You there, yes, you – come over here for a moment, would you? Oh god no, not you – you’re a bit pale and needy. No – YOU. Yes, thank you. Now, let me see… You look nice. You smell ok. You sound like a human being. Ah excellent, is that some lose change in your pocket? Ok, good. And how’re your privates? Everything in working order? Just in case motherhood ever starts to amuse me. Brilliant – I have decided I think I’d rather like to fall in love with you. How does ‘life’ sound? Or perhaps let’s start with 10 years and go from there, what do you say?

Yeah. I could. Couldn’t I?

I know – I’m hilarious. Of course, it’s not that simple. But perhaps some people just know what is good for them. And then they actually take action and go for it.

I hope they know how inspiring that is to watch.

Sarah’s wise words of advice…

 Step One: I can

Step Two: I will

Step Three: It’s not just the old adage of ‘write what you know’, it’s about gathering up all the experiences and knowledge that you’ve collected up to now in order to help you dive into what you don’t know.

Righto then, here goes…

Ten Things I Know To Be True

1. I just ate half a tub of Ben & Jerry’s ice cream. I bought it two nights ago when I was drunk. The probability of buying ice-cream had I not drunk the three double-shot gins and half bottle of wine is significantly lower.

2. My chocolate-peanut-caramel-swirl-ice-cream chaser was a packet of fruit Mentos.

3. I felt guilty about eating both of these things about ten minutes before I even peeled myself off the couch to get them from their respective safe keeping spots. I know I can’t have these things in the house otherwise I will eat them.

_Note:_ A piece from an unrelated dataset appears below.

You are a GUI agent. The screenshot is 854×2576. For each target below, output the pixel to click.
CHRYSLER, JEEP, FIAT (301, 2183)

4. Both times it was definitely a choice, and yet there is a small part of me that feels I was being held hostage by the processed sugar gods.

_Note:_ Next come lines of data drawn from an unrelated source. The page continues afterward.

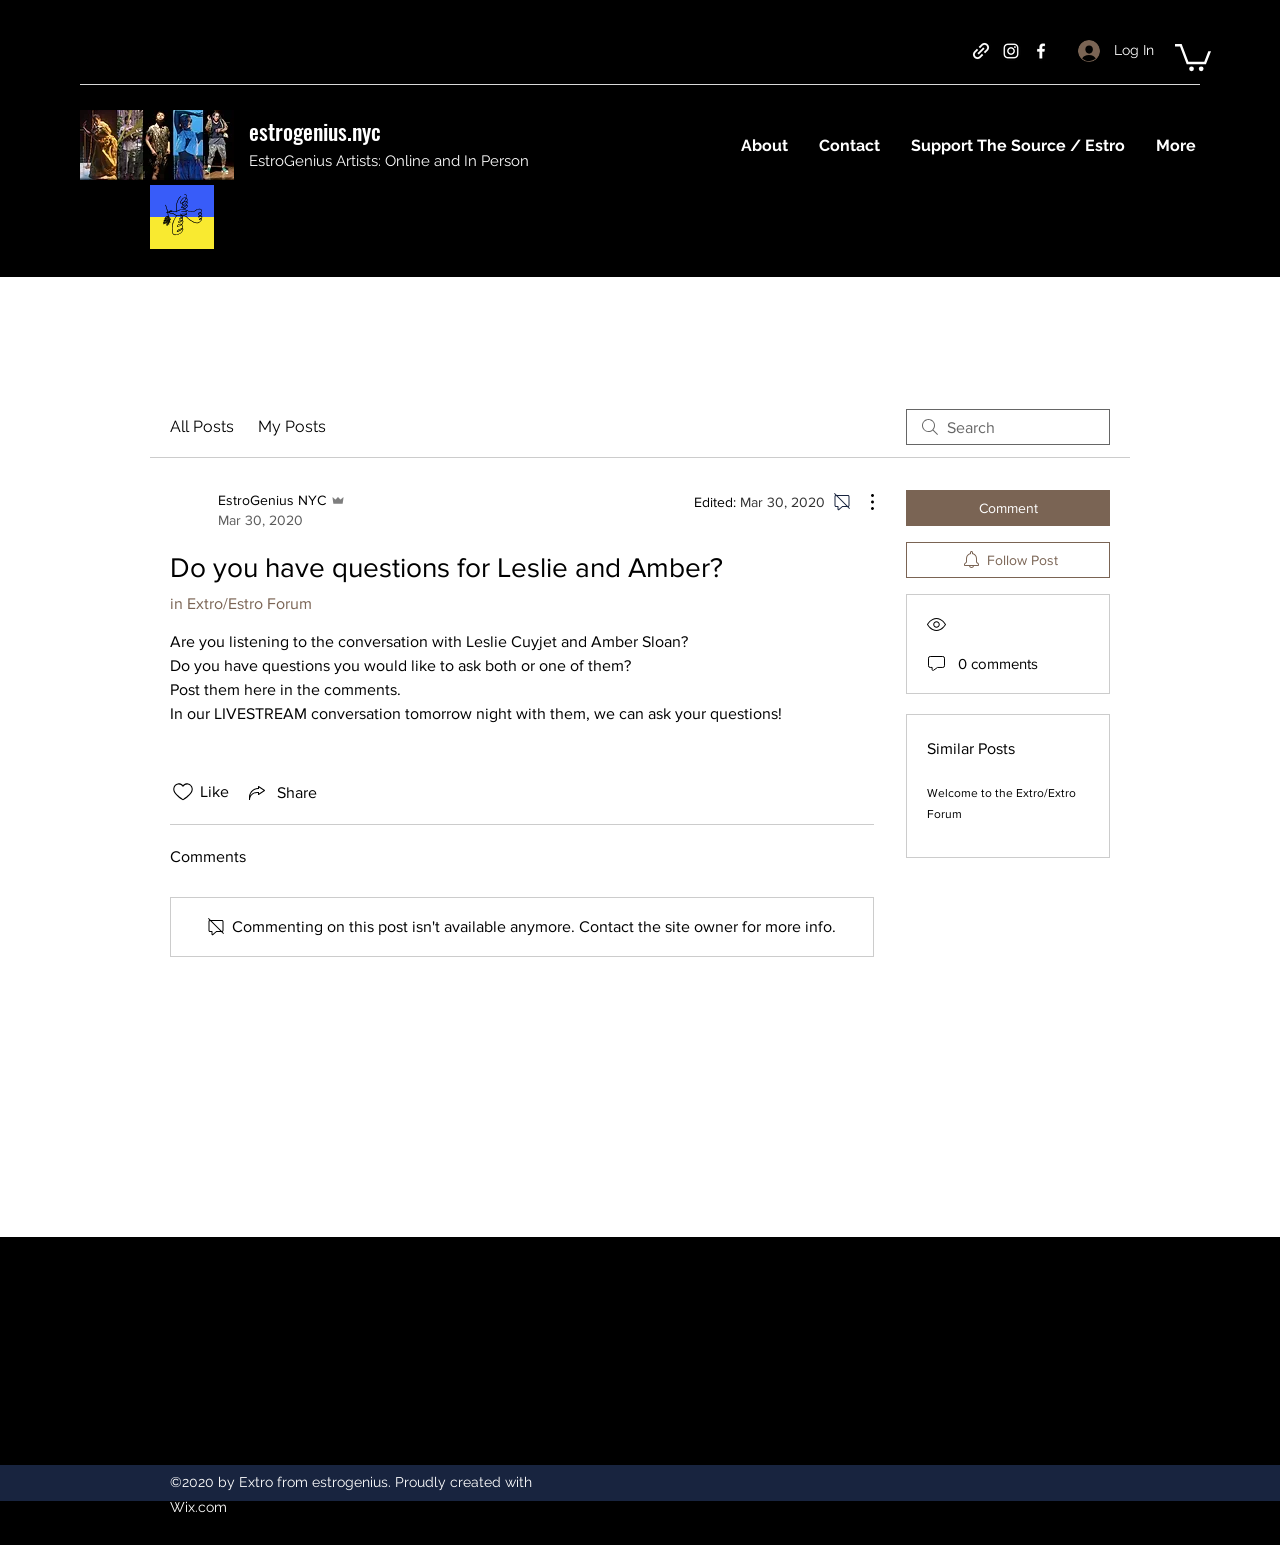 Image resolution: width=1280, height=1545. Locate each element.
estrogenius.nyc (315, 131)
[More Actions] (862, 502)
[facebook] (1041, 51)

5. I need to let go of my negative relationship with food because I’ve just wasted the first five of my ‘ten things I know to be true’ list focusing just on that. Either I’m really unintelligent with nothing in particular to say – in which case I should shut down this blog right this second – or I’m wasting my time on distractions and negative thoughts and not getting on with things. Important things. Like life. I only came to this realisation, however, after watching both the videos I have shared here.

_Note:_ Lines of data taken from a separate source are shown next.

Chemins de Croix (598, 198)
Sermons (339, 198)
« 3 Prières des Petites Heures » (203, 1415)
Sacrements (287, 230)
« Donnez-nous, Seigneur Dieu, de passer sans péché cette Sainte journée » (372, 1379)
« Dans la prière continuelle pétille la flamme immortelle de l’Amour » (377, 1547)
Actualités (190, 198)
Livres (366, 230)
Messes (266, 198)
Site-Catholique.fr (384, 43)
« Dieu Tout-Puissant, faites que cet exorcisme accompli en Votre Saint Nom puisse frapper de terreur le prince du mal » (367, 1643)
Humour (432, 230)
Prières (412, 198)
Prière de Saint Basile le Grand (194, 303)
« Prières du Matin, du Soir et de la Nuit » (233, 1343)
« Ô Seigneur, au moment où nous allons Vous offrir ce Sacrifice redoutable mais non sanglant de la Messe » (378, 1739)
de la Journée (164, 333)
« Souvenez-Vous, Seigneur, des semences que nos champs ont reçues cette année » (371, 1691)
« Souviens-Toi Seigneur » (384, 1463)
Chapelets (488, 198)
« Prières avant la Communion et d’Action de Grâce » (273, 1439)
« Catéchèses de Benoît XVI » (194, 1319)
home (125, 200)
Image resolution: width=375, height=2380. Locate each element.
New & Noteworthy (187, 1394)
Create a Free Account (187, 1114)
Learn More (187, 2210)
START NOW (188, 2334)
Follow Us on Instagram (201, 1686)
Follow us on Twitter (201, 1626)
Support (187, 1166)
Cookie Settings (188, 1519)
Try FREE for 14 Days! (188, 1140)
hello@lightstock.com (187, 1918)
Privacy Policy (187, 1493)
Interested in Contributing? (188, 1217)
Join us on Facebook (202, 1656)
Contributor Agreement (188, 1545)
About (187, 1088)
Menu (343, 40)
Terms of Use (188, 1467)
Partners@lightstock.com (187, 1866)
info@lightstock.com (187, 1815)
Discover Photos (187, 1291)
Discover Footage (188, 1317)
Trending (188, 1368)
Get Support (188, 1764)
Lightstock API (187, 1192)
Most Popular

(Right. Watch this, here I go…)

6. Music speaks to me in a way that I imagine religion speaks to its devotees. (ah, well done, that’s deep…)

7. Writing makes me feel like I am home. (Now I’m surprising even myself – that’s actually true. I should write a whole lot more than I do. Shoulda, coulda, woulda, shut it…you lost it – this just got boring…)

8. I wish I had half the courage to believe Sarah’s first step, in order to do step two, so that I can achieve step three.

9. Number 8 is actually bullshit. I’ve done it before. I could/should do it again. I am clearly choosing not to.

10. I miss love frequently…and yet perhaps I should be open to the fact that it may not be good for me. And perhaps that’s a good thing to know and take action on.